Revision as of 20:52, 13 January 2024

In algebra, the Factor theorem is a theorem regarding the relationships between the factors of a polynomial and its roots.


One of it's most important applications is if you are given that a polynomial have certain roots, you will know certain linear factors of the polynomial. Thus, you can test if a linear factor is a factor of a polynomial without using polynomial division and instead plugging in numbers. Conversely, you can determine whether a number in the form $f(a)$ ($a$ is constant, $f$ is polynomial) is $0$ using polynomial division rather than plugging in large values.

Statement

The Factor Theorem says that if $P(x)$ is a polynomial, then $x-a$ is a factor of $P(x)$ if and only if $P(a)=0$.

Proof

If $x - a$ is a factor of $P(x)$, then $P(x) = (x - a)Q(x)$, where $Q(x)$ is a polynomial with $\deg(Q(x)) = \deg(P(x)) - 1$. Then $P(a) = (a - a)Q(a) = 0$.

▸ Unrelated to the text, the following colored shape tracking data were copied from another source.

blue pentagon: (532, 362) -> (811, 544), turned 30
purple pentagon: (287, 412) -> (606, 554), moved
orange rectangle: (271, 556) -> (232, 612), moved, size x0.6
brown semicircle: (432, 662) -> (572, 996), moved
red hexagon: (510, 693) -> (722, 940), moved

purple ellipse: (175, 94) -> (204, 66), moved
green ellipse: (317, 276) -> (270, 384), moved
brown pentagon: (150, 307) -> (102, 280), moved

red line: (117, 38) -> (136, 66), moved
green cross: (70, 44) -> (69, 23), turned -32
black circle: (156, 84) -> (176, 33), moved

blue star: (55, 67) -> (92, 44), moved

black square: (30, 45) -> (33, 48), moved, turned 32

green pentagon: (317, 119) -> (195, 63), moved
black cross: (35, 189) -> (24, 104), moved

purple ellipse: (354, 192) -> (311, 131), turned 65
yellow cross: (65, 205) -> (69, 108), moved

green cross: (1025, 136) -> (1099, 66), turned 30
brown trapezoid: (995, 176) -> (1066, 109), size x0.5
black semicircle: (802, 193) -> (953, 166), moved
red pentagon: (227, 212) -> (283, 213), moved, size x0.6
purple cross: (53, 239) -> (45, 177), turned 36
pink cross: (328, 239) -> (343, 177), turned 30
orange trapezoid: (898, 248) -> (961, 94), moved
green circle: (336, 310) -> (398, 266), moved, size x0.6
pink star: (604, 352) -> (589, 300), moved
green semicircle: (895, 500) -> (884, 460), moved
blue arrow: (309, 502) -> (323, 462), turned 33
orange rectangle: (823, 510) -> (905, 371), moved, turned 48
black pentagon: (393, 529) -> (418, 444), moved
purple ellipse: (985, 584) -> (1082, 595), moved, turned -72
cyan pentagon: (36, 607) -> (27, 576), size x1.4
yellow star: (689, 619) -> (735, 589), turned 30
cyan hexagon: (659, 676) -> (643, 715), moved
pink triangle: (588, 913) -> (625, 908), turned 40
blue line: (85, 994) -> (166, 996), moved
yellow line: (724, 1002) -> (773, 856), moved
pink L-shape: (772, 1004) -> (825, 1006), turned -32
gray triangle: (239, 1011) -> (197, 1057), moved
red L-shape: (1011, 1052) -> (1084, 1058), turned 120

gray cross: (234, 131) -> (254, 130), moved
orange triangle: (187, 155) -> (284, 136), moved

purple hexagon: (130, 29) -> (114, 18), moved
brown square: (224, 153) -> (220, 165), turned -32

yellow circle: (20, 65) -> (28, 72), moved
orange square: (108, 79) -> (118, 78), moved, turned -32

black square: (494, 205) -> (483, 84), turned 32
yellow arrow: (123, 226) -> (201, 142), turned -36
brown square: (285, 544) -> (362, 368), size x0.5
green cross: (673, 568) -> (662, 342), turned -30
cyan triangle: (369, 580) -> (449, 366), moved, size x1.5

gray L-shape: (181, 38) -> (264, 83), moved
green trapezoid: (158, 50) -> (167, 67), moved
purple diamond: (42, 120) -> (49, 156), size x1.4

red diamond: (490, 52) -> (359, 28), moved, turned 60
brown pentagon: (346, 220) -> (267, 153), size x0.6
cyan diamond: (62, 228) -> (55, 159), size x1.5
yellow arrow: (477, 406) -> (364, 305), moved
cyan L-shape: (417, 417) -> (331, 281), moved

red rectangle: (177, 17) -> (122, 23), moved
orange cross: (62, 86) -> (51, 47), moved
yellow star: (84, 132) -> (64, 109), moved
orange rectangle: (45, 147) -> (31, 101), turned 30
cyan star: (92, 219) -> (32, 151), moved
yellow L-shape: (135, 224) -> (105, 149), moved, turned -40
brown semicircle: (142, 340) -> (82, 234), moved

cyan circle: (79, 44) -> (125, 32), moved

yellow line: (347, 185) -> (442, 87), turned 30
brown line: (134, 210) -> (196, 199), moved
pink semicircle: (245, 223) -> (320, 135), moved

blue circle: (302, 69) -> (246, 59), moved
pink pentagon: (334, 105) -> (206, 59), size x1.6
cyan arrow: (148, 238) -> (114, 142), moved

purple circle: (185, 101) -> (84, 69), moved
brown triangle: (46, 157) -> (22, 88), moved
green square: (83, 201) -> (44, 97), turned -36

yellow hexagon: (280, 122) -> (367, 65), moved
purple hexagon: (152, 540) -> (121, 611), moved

Now suppose that $P(a) = 0$.

Apply Remainder Theorem to get $P(x) = (x - a)Q(x) + R(x)$, where $Q(x)$ is a polynomial with $\deg(Q(x)) = \deg(P(x)) - 1$ and $R(x)$ is the remainder polynomial such that $0\le\deg(R(x)) < \deg(x - a) = 1$. This means that $R(x)$ can be at most a constant polynomial.

Substitute $x = a$ and get $P(a) = (a - a)Q(a) + R(a) = 0\Rightarrow R(a) = 0$. Since $R(x)$ is a constant polynomial, $R(x) = 0$ for all $x$.

Therefore, $P(x) = (x - a)Q(x)$, which shows that $x - a$ is a factor of $P(x)$.

Problems

Here are some problems that can be solved using the Factor Theorem:

Introductory

Intermediate

Suppose $f(x)$ is a $10000000010$-degrees polynomial. The Fundamental Theorem of Algebra tells us that there are $10000000010$ roots, say $r_1, r_2, \dots, r_{10000000010}$. Suppose all integers $n$ ranging from $-1$ to $10000000008$ satisfies $f(n)=n$. Also, suppose that

$(2+r_1)(2+r_2) \dots (2+r_{10000000010})=m!$

for an integer $m$. If $p$ is the minimum possible positive integral value of

$(1+r_1)(1+r_2) \dots (1+r_{10000000010})$.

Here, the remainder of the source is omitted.